While investigators in the United States are busy wringing massive settlements out of fund firms -- the dollar figure is $1.6 billion and counting -- the peers across the Atlantic have also found evidence of improper trading. Yet the damages are on an entirely different scale (a much smaller one).
The United Kingdom's Financial Services Authority
(FSA), which is roughly equivalent to the SEC in the United States, said Thursday that while it has uncovered evidence of harmful stale price market timing, those trades did not appear to be widespread or costly to fund investors there. Indeed, the FSA initial estimate is that the total cost of the timing trades are likely to be less than £5 million.
FSA Chairman Callum McCarthy announced the investigation into trading in authorized Collective Investment Schemes (CIS) on December 10, 2003. The CIS is equivalent to a Forty Act open-end fund in the United States.
The FSA investigation also found no evidence of late trading in U.K. funds when it looked into that possibility. However, even in the U.S. late trading has been confined to a relatively small number of cases.
"The picture we have uncovered is generally quite an encouraging one. Although there is evidence of market timing having occurred within our authorized funds, looking at all the evidence we have amassed, we can find no sign either that market timing is widespread or that it has been a major source of detriment to long term investors," said FSA Director Michael Foot
In a statement, FSA officials added that "while some evidence of limited market timing activity was uncovered, the relationships between the UK CIS fund managers concerned and the market timing clients appear to be of a different nature to those uncovered in the US, where there has been evidence of significant financial benefit to fund managers as a result of their relationships."
The FSA investigation looked at 9,620 transactions made by funds that manage an aggregate of £160 billion of the £220 billion invested CIS. Of that trades amount, only 118 eventually required follow up during on-site visits to 21 of the fund managers. The report also noted that the framework of the U.K.'s fund industry apparently helped prevent late trading in CIS. The FSA noted that deals are placed directly with the fund manager before valuation points. It also lauded U.K. trustees for providing important control and oversight.
"We believe that our Principles and Rules provide sufficient tools to enable firms to manage the conflicts of interests posed by market timers.

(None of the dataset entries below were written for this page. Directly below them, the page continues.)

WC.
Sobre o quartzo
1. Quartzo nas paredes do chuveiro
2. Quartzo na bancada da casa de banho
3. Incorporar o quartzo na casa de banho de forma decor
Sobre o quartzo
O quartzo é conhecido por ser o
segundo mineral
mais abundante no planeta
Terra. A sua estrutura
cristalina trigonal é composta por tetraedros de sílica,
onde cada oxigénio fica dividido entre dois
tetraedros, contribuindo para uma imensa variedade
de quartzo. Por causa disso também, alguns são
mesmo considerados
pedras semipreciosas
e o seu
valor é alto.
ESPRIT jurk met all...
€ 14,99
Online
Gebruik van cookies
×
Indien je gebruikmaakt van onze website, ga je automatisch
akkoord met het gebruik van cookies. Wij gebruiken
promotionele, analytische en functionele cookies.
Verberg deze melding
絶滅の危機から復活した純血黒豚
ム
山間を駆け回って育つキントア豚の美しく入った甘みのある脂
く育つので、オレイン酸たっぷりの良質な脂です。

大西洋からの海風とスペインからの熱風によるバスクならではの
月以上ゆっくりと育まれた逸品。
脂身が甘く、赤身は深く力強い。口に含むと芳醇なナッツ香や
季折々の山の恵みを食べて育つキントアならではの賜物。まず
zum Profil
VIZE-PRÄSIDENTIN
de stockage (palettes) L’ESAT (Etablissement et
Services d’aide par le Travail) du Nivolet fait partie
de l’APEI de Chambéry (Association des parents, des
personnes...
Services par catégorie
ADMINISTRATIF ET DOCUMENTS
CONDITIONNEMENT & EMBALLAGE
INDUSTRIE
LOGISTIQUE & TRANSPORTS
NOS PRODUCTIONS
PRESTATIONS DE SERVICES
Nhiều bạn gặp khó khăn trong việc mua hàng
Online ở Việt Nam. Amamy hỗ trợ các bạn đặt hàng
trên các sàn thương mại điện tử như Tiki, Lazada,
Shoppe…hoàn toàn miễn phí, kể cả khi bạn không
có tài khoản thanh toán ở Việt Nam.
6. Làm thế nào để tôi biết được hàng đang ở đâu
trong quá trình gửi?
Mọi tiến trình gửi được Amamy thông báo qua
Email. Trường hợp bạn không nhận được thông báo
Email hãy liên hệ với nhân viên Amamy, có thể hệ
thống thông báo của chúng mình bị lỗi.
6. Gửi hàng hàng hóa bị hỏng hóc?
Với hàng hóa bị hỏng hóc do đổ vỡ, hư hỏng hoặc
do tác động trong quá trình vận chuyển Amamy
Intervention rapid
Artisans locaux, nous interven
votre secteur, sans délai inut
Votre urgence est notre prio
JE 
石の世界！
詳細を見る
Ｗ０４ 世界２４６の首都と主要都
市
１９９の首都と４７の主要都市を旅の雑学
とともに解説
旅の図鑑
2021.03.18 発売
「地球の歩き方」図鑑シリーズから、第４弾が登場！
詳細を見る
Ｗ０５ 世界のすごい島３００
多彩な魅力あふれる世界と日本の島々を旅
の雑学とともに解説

Among these tools are the ability to price underlying assets at a fair value and the ability to refuse to sell units to suspected market timers, as well as a number of measures to reduce dilution and to otherwise increase the cost (and so decrease the attractiveness) of market timing activity," explained Foot.
"We have amassed a considerable amount of evidence which leads us to this broadly reassuring conclusion and in doing so it would not be surprising if we have sensitized fund managers to the risks they run with respect to market timing and to the need for robust controls and active monitoring. But we will also undoubtedly have alerted some potential market timers. Doing nothing more in this area is therefore not an option for us," he added.
The FSA will follow up on the initial investigation be asking fund managers to demonstrate management of conflicts of interest in accordance with the its Principles-based regime. It also plans to push a package of reforms to the regulation of UK funds that were published last year. The amended rules would clarify the measures available to deter market timing; including the use of fair value pricing and the clarification of the scope for declining to deal.
Foot added that the FSA has been particularly encouraged by the willingness of industry participants to embrace fair value pricing and that it is looking to funds "to work up concrete proposals for this."